Exercise directions ▸ The answer must be every line of the records below that contains the word "salida", copied out.

Dataset content ▸
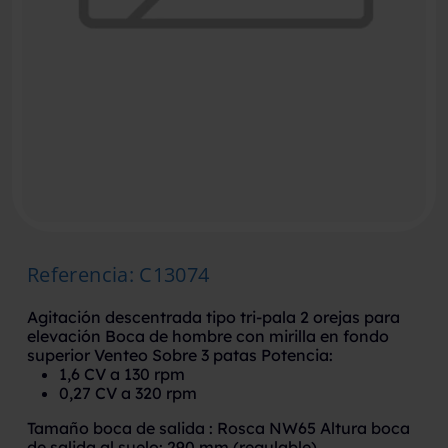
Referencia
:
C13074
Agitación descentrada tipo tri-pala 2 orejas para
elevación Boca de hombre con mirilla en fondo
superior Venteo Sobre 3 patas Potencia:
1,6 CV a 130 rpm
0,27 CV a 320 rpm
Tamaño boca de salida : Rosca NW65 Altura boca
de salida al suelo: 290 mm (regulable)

==

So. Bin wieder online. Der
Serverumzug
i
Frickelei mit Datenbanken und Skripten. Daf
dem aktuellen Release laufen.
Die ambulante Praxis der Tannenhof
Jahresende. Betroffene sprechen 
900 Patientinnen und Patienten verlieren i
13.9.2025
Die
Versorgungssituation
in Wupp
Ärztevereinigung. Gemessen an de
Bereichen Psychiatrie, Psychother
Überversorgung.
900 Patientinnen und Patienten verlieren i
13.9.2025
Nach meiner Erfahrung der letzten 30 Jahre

---

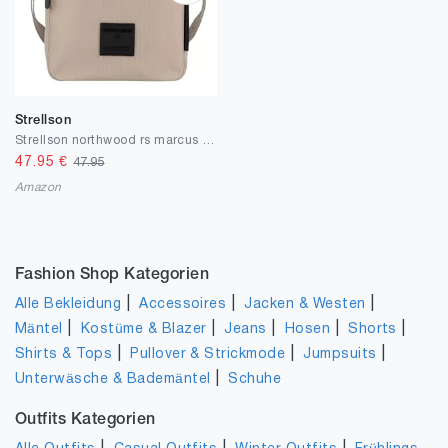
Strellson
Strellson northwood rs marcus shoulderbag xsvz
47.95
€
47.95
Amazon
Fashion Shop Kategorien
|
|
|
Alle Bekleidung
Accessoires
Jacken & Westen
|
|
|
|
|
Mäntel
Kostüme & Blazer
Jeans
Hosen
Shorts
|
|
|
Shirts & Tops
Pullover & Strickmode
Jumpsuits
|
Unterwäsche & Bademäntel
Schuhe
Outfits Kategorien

Result for this task ▸
Tamaño boca de salida : Rosca NW65 Altura boca
de salida al suelo: 290 mm (regulable)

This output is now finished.